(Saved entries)
BEGIN
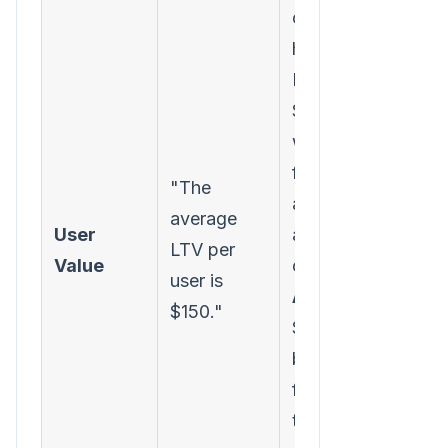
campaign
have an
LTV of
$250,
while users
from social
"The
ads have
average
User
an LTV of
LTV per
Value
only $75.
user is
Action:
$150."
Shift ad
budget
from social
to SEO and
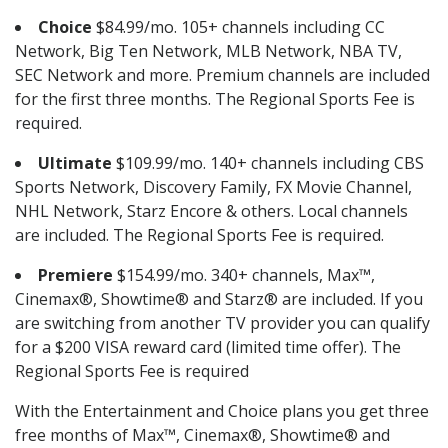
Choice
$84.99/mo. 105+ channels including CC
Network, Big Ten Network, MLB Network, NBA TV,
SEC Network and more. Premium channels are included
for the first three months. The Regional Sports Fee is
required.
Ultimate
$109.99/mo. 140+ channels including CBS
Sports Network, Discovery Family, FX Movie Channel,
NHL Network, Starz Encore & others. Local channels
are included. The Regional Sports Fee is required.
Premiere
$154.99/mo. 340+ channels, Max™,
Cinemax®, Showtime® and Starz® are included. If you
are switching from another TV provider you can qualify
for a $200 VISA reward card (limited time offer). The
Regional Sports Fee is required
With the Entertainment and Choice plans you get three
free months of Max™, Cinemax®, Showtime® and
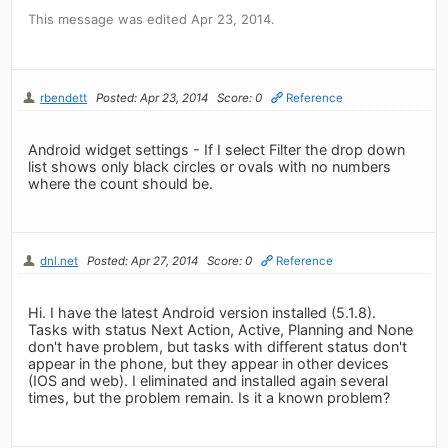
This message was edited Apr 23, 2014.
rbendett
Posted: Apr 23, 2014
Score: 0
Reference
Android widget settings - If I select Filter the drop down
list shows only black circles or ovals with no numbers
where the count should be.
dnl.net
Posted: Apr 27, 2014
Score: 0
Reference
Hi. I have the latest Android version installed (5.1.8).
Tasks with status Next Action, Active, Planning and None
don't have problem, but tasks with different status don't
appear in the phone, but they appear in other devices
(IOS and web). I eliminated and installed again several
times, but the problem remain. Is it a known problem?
END
BEGIN
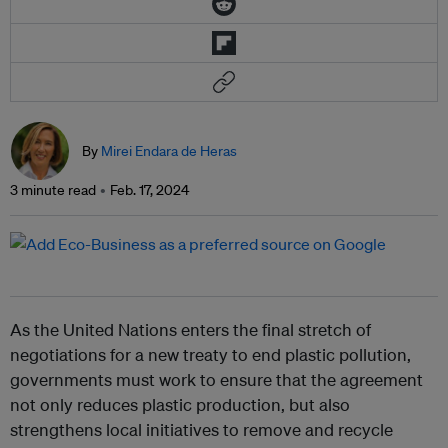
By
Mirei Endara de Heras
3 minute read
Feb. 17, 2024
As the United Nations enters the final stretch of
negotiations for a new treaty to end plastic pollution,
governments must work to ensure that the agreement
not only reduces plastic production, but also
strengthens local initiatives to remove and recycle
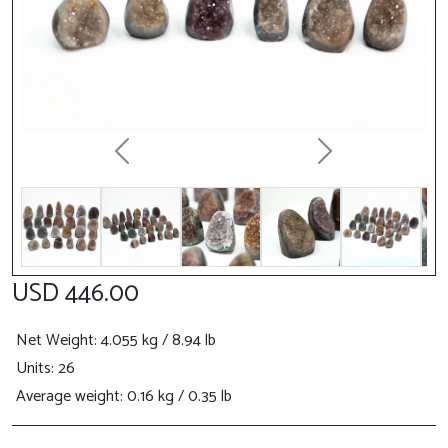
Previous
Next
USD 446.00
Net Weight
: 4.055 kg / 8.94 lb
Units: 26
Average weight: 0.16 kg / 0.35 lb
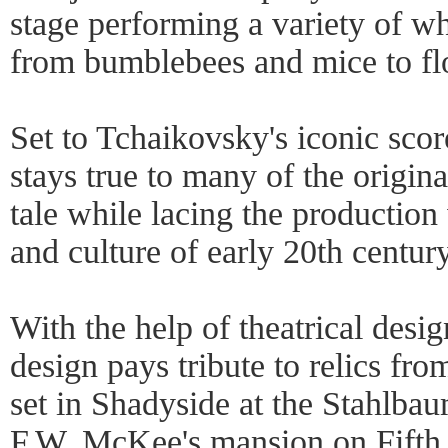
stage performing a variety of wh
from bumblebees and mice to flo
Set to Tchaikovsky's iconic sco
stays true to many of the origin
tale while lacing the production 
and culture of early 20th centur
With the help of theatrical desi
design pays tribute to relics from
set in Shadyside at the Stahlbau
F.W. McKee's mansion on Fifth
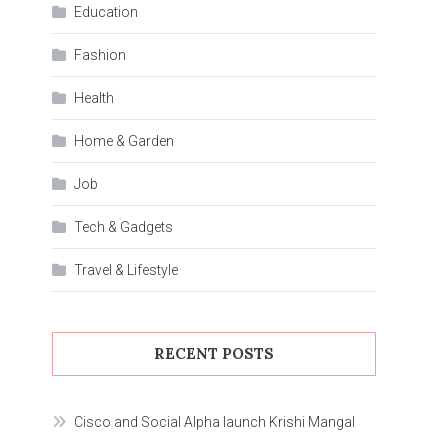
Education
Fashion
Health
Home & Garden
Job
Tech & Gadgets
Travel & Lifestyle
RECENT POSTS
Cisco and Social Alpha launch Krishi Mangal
END
BEGIN
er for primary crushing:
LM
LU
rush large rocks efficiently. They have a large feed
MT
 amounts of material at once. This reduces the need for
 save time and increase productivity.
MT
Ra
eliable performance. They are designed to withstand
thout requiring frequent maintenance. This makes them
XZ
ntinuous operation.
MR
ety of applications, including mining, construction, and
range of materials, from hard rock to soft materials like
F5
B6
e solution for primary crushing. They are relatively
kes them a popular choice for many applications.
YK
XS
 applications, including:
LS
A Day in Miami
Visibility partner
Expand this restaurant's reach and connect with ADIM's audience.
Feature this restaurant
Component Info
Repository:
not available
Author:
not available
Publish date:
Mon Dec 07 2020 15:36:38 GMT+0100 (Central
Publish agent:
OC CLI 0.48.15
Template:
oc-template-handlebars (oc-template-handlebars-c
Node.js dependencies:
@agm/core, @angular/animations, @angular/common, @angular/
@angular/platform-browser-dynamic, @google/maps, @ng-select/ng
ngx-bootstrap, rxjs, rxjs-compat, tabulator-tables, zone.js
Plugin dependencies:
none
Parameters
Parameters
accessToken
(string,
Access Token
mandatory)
END
- _Work order_
Above are the records; return the lines in them from the one with "from bumblebees and mice to flo" to the one with "Cisco and Social Alpha launch Krishi Mangal", inclusive, exactly and without images.

- _Completed exercise_
from bumblebees and mice to flo
Set to Tchaikovsky's iconic sco
stays true to many of the origin
tale while lacing the production 
and culture of early 20th centur
With the help of theatrical desi
design pays tribute to relics from
set in Shadyside at the Stahlbau
F.W. McKee's mansion on Fifth
Education
Fashion
Health
Home & Garden
Job
Tech & Gadgets
Travel & Lifestyle
RECENT POSTS
Cisco and Social Alpha launch Krishi Mangal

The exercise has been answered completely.